The best thing about Red Reporter is that it isn’t about the baseball.
Who the hell are you?
How did you get here?
What is the best snack? That is, something you can eat with very little or no preparation. An apple, for example, counts. You can pluck that off the tree and snack the hell out of it. Most fruits and such are like this. Fudge Rounds and Star Crunch, though categorically different in every conceivable respect, are also in play. Alls you gots to do is unwrap it (though even that ain’t strictly necessary if conditions are right). That is snackability defined.
Did you have a favorite non-Red growing up? Who and why?

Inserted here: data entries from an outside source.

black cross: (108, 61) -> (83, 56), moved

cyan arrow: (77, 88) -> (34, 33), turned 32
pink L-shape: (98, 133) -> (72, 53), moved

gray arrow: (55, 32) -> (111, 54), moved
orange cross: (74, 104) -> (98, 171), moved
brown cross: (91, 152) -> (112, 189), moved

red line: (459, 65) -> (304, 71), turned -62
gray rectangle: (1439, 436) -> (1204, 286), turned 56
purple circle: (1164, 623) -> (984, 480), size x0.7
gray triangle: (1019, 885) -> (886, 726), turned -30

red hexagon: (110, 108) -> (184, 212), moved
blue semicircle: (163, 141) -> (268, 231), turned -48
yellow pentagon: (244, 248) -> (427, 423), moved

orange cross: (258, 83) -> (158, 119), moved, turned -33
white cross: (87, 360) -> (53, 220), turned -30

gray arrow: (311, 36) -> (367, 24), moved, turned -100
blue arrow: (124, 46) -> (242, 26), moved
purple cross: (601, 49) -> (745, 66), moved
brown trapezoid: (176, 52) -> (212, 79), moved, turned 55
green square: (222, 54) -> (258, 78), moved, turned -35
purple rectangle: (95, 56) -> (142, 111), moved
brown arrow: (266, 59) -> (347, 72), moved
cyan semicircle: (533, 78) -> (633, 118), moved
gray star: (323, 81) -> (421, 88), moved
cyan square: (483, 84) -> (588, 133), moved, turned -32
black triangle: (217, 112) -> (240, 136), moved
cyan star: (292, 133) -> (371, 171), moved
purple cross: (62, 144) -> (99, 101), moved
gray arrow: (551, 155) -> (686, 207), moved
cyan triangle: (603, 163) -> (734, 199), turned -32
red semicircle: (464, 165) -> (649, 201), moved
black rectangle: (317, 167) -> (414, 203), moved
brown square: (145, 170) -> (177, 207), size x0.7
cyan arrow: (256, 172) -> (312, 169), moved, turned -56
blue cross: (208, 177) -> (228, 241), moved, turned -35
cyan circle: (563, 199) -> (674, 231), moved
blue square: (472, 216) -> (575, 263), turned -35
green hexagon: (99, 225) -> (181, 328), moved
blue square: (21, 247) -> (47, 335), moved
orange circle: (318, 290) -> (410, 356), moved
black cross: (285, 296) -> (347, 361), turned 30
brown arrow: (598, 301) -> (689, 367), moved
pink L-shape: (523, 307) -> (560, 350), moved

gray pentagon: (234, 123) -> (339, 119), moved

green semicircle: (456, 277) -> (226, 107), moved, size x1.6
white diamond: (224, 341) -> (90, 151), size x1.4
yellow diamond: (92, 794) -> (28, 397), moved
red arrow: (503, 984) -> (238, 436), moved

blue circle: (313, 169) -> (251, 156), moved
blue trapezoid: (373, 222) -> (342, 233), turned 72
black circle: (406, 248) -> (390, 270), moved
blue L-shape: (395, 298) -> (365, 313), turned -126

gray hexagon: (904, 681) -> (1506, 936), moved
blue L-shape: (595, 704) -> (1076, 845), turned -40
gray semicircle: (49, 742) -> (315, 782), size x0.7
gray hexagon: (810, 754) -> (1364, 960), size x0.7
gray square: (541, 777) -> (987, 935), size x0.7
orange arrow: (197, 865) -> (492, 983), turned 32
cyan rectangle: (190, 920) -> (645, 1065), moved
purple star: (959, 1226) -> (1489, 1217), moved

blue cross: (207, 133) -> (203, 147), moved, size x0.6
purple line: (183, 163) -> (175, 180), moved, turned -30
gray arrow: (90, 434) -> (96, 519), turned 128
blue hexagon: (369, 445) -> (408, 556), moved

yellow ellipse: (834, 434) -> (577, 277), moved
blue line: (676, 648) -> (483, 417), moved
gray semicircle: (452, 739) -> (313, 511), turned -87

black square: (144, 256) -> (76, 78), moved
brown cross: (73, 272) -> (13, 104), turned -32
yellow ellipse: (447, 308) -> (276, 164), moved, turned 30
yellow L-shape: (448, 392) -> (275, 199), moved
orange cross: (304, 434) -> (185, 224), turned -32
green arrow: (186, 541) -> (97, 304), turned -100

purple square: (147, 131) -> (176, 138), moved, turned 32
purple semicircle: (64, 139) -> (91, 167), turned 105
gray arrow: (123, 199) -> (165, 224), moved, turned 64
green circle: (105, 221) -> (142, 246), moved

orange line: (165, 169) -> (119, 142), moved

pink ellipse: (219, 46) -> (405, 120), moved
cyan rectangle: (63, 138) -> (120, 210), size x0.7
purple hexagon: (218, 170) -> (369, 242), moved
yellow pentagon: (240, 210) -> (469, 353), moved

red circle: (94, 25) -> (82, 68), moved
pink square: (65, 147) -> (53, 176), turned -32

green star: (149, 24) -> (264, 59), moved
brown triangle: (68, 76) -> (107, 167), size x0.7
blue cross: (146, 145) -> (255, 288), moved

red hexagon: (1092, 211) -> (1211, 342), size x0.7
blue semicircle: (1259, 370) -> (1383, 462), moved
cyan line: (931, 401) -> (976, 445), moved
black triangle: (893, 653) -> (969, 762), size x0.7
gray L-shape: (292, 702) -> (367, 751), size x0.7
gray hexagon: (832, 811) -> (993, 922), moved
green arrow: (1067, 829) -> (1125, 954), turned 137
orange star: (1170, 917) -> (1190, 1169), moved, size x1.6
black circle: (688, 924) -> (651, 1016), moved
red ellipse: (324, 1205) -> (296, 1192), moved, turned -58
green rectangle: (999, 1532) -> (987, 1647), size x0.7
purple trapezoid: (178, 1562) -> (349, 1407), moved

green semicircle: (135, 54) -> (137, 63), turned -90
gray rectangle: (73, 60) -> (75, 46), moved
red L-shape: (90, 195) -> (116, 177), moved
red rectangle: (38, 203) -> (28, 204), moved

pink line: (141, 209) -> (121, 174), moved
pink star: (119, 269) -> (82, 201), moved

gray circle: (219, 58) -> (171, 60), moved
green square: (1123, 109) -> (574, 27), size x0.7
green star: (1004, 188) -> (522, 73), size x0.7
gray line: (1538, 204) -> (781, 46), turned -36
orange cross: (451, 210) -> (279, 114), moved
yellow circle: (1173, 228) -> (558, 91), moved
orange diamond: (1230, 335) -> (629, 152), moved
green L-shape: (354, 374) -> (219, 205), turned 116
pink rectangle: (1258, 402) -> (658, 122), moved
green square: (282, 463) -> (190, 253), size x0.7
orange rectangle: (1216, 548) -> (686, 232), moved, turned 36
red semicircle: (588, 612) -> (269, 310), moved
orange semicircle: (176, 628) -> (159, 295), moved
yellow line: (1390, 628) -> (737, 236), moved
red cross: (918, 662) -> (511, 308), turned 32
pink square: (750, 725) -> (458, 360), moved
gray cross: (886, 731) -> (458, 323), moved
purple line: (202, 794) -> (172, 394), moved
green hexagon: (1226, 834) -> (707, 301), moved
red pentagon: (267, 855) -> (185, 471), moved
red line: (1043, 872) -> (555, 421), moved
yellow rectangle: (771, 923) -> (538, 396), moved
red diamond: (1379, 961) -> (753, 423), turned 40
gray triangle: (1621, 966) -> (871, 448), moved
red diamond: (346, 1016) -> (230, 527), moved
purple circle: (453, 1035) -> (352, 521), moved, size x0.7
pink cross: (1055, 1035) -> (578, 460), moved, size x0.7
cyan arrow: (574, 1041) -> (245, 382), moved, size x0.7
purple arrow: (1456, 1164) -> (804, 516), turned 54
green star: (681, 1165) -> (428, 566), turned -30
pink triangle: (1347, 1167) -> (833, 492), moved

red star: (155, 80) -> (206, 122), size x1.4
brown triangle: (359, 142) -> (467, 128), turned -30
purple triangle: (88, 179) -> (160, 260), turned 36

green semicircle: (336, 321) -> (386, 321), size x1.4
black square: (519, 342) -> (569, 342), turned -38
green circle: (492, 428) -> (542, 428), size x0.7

You are the expeditionary captain of the last settler colony launched from Earth in the year 2421. When your consciousness emerges from digital storage and your body is set out on the counter to thaw like a can of orange juice concentrate, the note on the fridge says the first thing you gotta do is make sure your fledgling humanitarian project has edifying stories to tell and heroes to worship. So you have to go on Wikipedia and download three biographies of any three people in history and then build statues in their honor so the people have some psychosocial anchor for their society. Who you got?
What is the best meal? Breakfast, Brunch, Lunch, or Supper/Dinner?
Is it supper or dinner?
Who is your favorite current Red?
If given the opportunity and immunity from consequences, would you kick Bob Castellini in the butt or in the dick?
Coffee on a summer morning: do you still drink it hot?